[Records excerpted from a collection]
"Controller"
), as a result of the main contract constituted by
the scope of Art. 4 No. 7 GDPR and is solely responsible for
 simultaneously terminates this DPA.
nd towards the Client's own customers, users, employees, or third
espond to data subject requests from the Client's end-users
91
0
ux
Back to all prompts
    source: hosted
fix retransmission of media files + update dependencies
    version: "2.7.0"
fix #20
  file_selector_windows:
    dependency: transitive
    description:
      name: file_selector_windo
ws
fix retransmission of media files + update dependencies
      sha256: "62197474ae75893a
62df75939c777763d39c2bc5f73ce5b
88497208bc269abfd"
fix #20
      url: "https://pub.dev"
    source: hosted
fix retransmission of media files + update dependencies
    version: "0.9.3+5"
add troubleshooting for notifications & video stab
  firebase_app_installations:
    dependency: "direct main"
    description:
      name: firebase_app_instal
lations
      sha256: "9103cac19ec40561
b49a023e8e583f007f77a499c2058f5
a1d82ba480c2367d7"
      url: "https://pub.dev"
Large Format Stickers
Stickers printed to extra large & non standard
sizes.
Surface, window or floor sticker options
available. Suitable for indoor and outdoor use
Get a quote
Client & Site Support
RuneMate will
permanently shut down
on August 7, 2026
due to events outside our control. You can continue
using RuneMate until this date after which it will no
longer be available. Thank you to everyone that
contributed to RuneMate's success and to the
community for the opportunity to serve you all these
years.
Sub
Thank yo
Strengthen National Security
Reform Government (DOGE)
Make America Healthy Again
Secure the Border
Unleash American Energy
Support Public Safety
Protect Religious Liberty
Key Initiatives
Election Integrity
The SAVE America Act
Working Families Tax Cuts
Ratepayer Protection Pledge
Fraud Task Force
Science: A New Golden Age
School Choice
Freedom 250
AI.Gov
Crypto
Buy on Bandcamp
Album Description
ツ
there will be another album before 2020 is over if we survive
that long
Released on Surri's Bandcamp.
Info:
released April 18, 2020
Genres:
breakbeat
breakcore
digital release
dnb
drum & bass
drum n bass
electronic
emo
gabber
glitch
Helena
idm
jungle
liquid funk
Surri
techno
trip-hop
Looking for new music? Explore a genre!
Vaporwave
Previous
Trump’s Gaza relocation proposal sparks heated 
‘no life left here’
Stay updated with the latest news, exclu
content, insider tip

> _Assignment_
Return all the lines above exactly as given.

> _Solution to the exercise_
"Controller"
), as a result of the main contract constituted by
the scope of Art. 4 No. 7 GDPR and is solely responsible for
 simultaneously terminates this DPA.
nd towards the Client's own customers, users, employees, or third
espond to data subject requests from the Client's end-users
91
0
ux
Back to all prompts
    source: hosted
fix retransmission of media files + update dependencies
    version: "2.7.0"
fix #20
  file_selector_windows:
    dependency: transitive
    description:
      name: file_selector_windo
ws
fix retransmission of media files + update dependencies
      sha256: "62197474ae75893a
62df75939c777763d39c2bc5f73ce5b
88497208bc269abfd"
fix #20
      url: "https://pub.dev"
    source: hosted
fix retransmission of media files + update dependencies
    version: "0.9.3+5"
add troubleshooting for notifications & video stab
  firebase_app_installations:
    dependency: "direct main"
    description:
      name: firebase_app_instal
lations
      sha256: "9103cac19ec40561
b49a023e8e583f007f77a499c2058f5
a1d82ba480c2367d7"
      url: "https://pub.dev"
Large Format Stickers
Stickers printed to extra large & non standard
sizes.
Surface, window or floor sticker options
available. Suitable for indoor and outdoor use
Get a quote
Client & Site Support
RuneMate will
permanently shut down
on August 7, 2026
due to events outside our control. You can continue
using RuneMate until this date after which it will no
longer be available. Thank you to everyone that
contributed to RuneMate's success and to the
community for the opportunity to serve you all these
years.
Sub
Thank yo
Strengthen National Security
Reform Government (DOGE)
Make America Healthy Again
Secure the Border
Unleash American Energy
Support Public Safety
Protect Religious Liberty
Key Initiatives
Election Integrity
The SAVE America Act
Working Families Tax Cuts
Ratepayer Protection Pledge
Fraud Task Force
Science: A New Golden Age
School Choice
Freedom 250
AI.Gov
Crypto
Buy on Bandcamp
Album Description
ツ
there will be another album before 2020 is over if we survive
that long
Released on Surri's Bandcamp.
Info:
released April 18, 2020
Genres:
breakbeat
breakcore
digital release
dnb
drum & bass
drum n bass
electronic
emo
gabber
glitch
Helena
idm
jungle
liquid funk
Surri
techno
trip-hop
Looking for new music? Explore a genre!
Vaporwave
Previous
Trump’s Gaza relocation proposal sparks heated 
‘no life left here’
Stay updated with the latest news, exclu
content, insider tip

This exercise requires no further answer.